What is needed –
Examine each line of the data. Copy those that contain the string "this".

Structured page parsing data
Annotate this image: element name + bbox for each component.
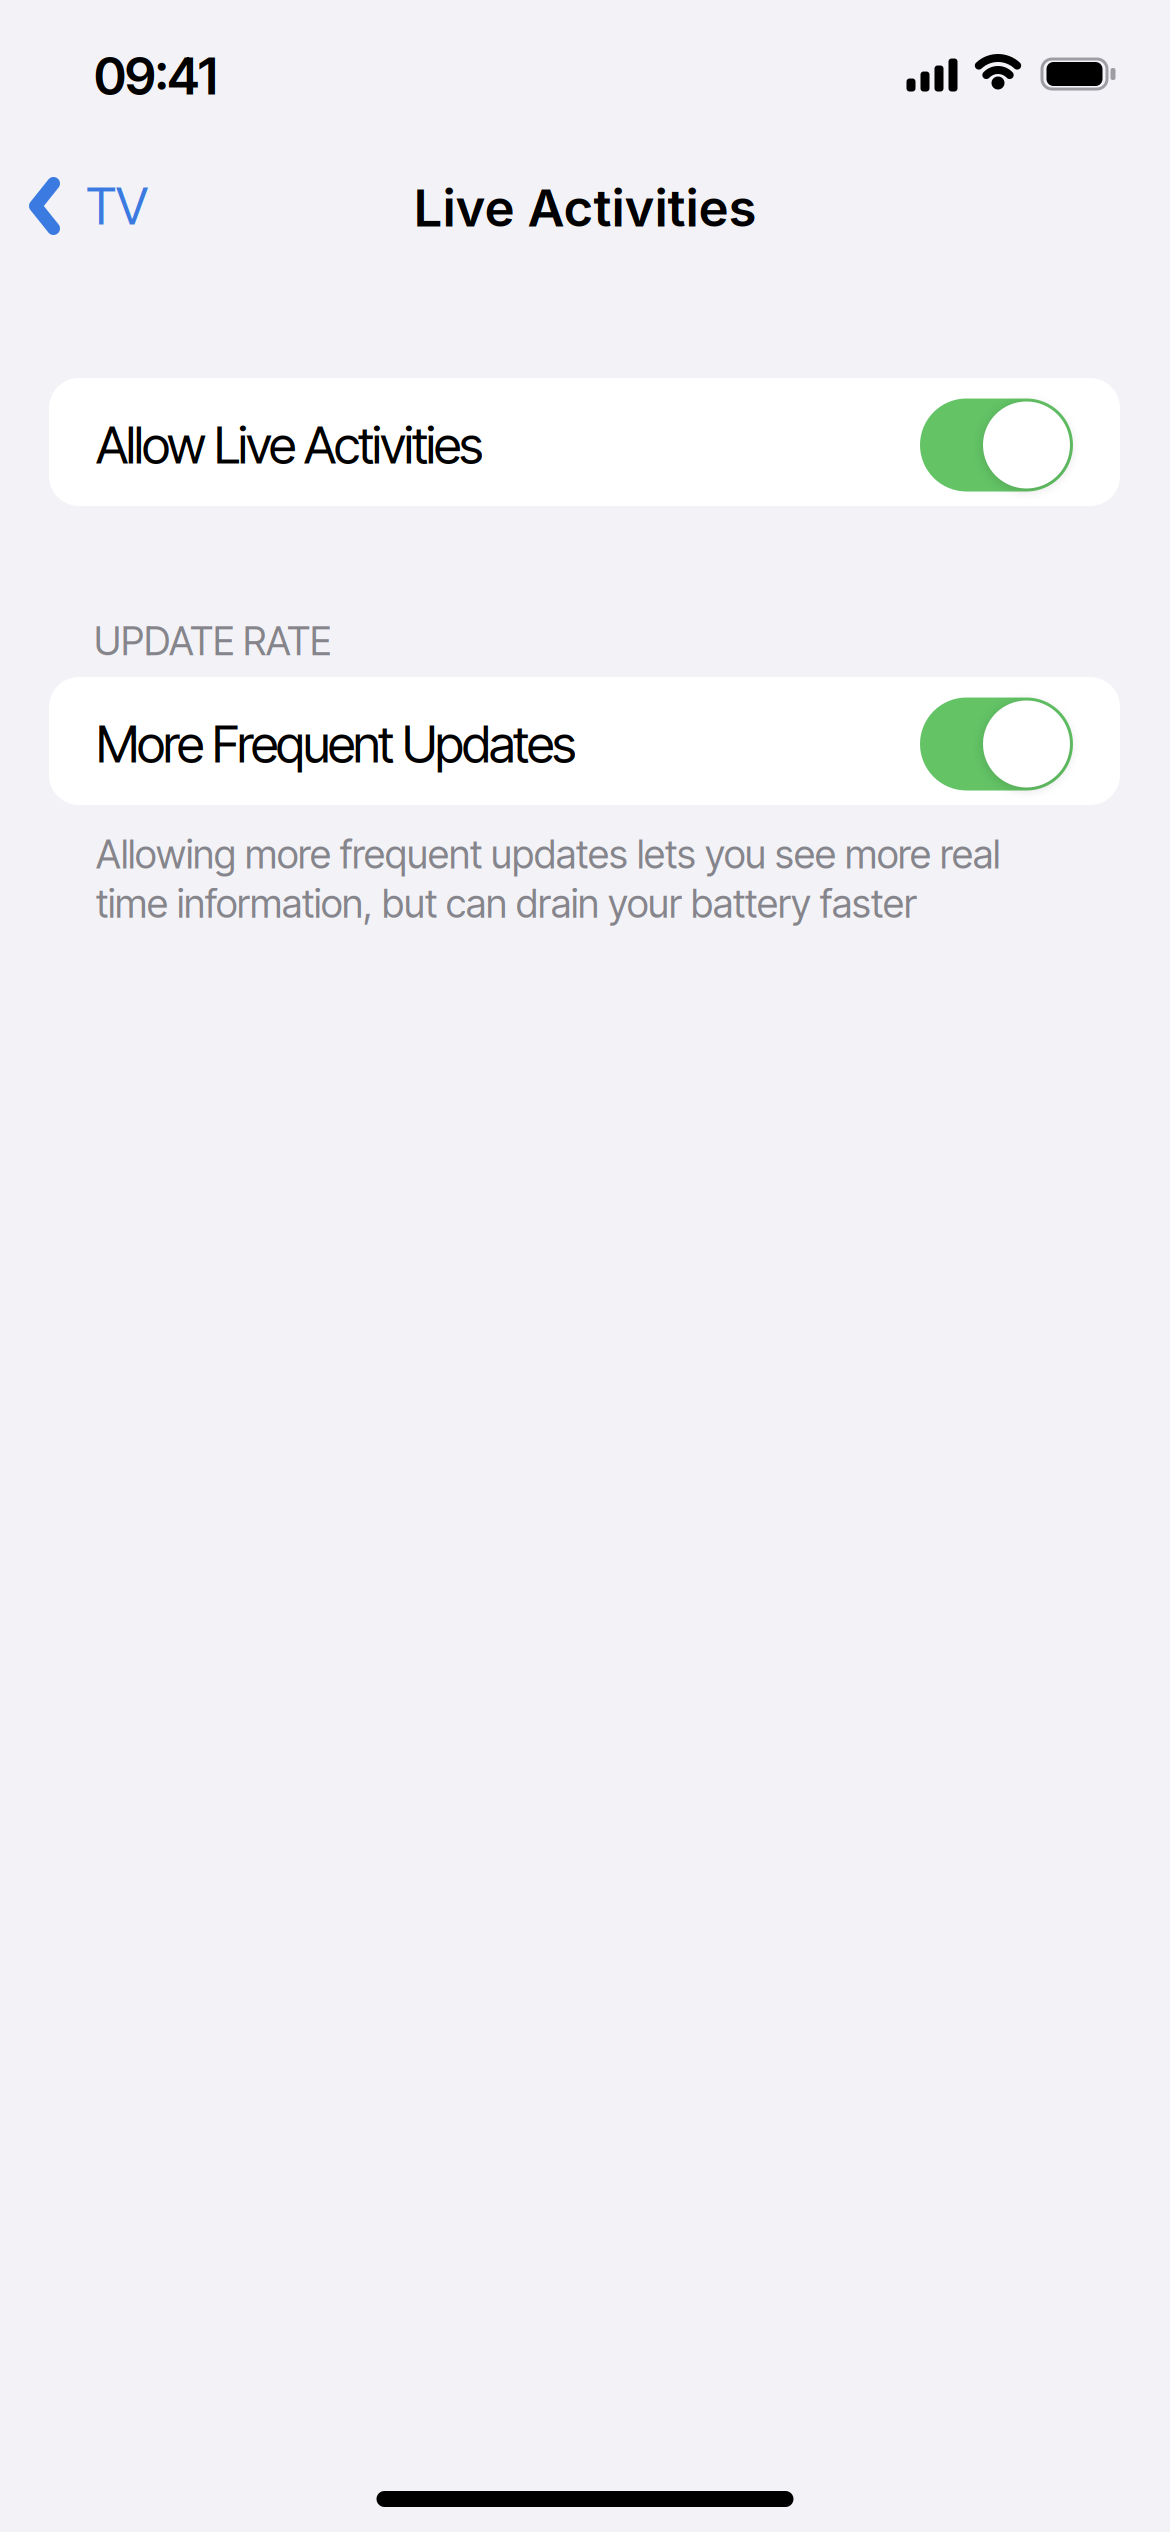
staticText: Allowing more frequent updates lets you … [96,831,1000,927]
staticText: Live Activities [414,177,756,239]
button[interactable]: TV [29,175,148,237]
staticText: Allow Live Activities [96,414,483,476]
staticText: TV [86,175,148,237]
staticText: More Frequent Updates [96,713,576,775]
staticText: UPDATE RATE [94,617,331,665]
staticText: 09:41 [94,45,218,107]
button[interactable]: Allow Live Activities [920,398,1073,492]
button[interactable]: More Frequent Updates [920,698,1073,790]
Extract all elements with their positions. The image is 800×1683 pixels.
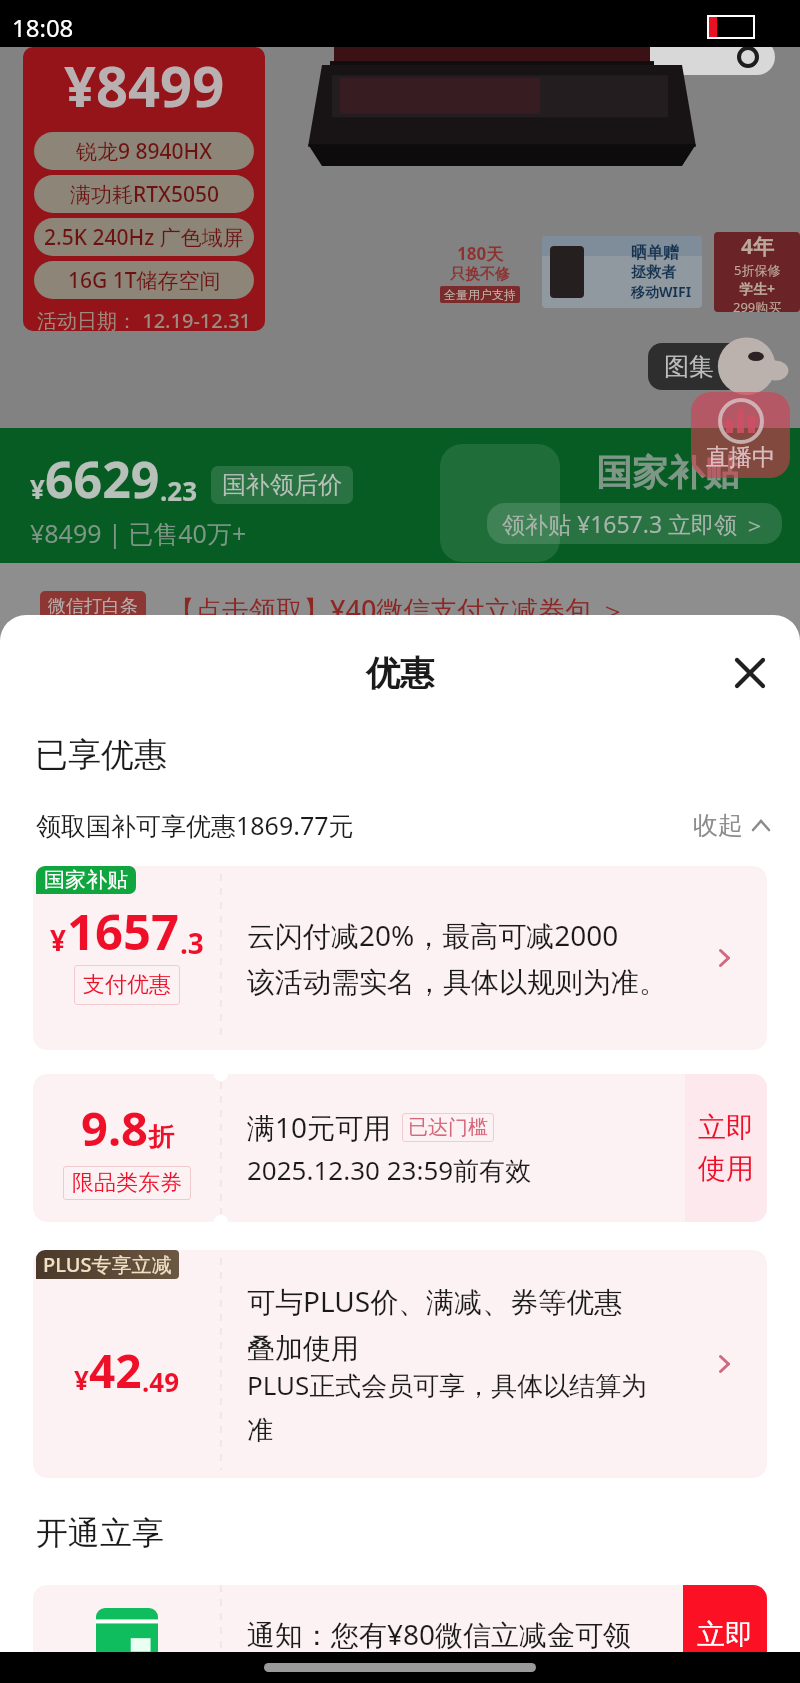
staticText: 立即	[697, 1617, 753, 1652]
staticText: 18:08	[12, 11, 74, 44]
staticText: .49	[142, 1364, 180, 1399]
staticText: 支付优惠	[83, 971, 171, 999]
staticText: 9.8	[81, 1096, 148, 1160]
staticText: 4年	[741, 232, 775, 261]
staticText: 锐龙9 8940HX	[76, 137, 213, 166]
staticText: 开通立享	[36, 1513, 164, 1553]
staticText: 使用	[698, 1151, 754, 1186]
staticText: ¥8499	[64, 47, 225, 123]
staticText: ¥	[30, 471, 45, 506]
staticText: 【点击领取】¥40微信支付立减券包 ＞	[168, 591, 627, 621]
staticText: 国家补贴	[44, 867, 128, 893]
staticText: 已达门槛	[408, 1115, 488, 1140]
staticText: ¥	[50, 921, 67, 959]
button[interactable]: 图集	[648, 343, 765, 390]
button[interactable]: 9.8	[33, 1074, 767, 1222]
staticText: .23	[160, 473, 198, 508]
button[interactable]: ¥	[33, 1250, 767, 1478]
staticText: PLUS正式会员可享，具体以结算为 准	[247, 1367, 648, 1447]
staticText: 优惠	[366, 652, 434, 695]
staticText: 299购买	[733, 298, 782, 312]
staticText: 180天	[457, 242, 504, 265]
staticText: 领取国补可享优惠1869.77元	[36, 808, 354, 842]
staticText: 满功耗RTX5050	[70, 180, 219, 209]
button[interactable]: 领补贴 ¥1657.3 立即领 ＞	[502, 508, 767, 539]
staticText: 通知：您有¥80微信立减金可领	[247, 1615, 632, 1653]
button[interactable]: 立即	[683, 1585, 767, 1683]
staticText: 5折保修	[734, 261, 781, 279]
button[interactable]: 关闭	[722, 651, 778, 695]
staticText: 国补领后价	[222, 470, 342, 500]
button[interactable]: 立即	[685, 1074, 767, 1222]
staticText: 2.5K 240Hz 广色域屏	[44, 223, 244, 252]
staticText: PLUS专享立减	[43, 1251, 172, 1278]
button[interactable]: ¥	[33, 866, 767, 1050]
staticText: 立即	[698, 1110, 754, 1145]
staticText: 只换不修	[450, 265, 510, 284]
staticText: 6629	[45, 445, 160, 513]
staticText: 拯救者	[631, 263, 676, 282]
button[interactable]: 通知：您有¥80微信立减金可领	[33, 1585, 767, 1683]
staticText: 国家补贴	[596, 450, 740, 495]
staticText: 已享优惠	[35, 734, 167, 776]
staticText: 晒单赠	[631, 243, 679, 263]
button[interactable]: 更多	[603, 39, 775, 75]
staticText: 收起	[693, 810, 743, 841]
staticText: 图集	[664, 351, 714, 382]
staticText: 全量用户支持	[444, 287, 516, 302]
staticText: 活动日期： 12.19-12.31	[37, 307, 252, 331]
staticText: ¥8499 | 已售40万+	[30, 516, 247, 550]
staticText: 16G 1T储存空间	[68, 266, 221, 295]
staticText: 领补贴 ¥1657.3 立即领 ＞	[502, 508, 767, 539]
staticText: 限品类东券	[72, 1169, 182, 1197]
staticText: ¥	[74, 1362, 89, 1397]
staticText: 满10元可用	[247, 1108, 392, 1146]
staticText: 学生+	[739, 279, 776, 298]
staticText: 云闪付减20%，最高可减2000 该活动需实名，具体以规则为准。	[247, 916, 667, 1001]
staticText: 移动WIFI	[631, 282, 692, 301]
staticText: 折	[148, 1121, 174, 1154]
staticText: .3	[180, 924, 204, 962]
staticText: 2025.12.30 23:59前有效	[247, 1152, 532, 1188]
staticText: 直播中	[706, 443, 775, 472]
staticText: 1657	[67, 898, 180, 965]
staticText: 微信打白条	[48, 595, 138, 617]
button[interactable]: 收起	[693, 810, 770, 841]
staticText: 可与PLUS价、满减、券等优惠 叠加使用	[247, 1282, 623, 1367]
button[interactable]: 直播中	[691, 392, 790, 478]
staticText: 42	[89, 1339, 142, 1402]
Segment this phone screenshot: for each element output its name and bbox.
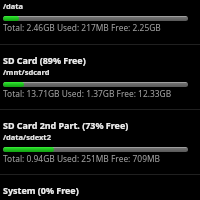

Answer section –
Annotate this image: element name + bbox for each component.
Segment this phone screenshot: for each element output its name and bbox.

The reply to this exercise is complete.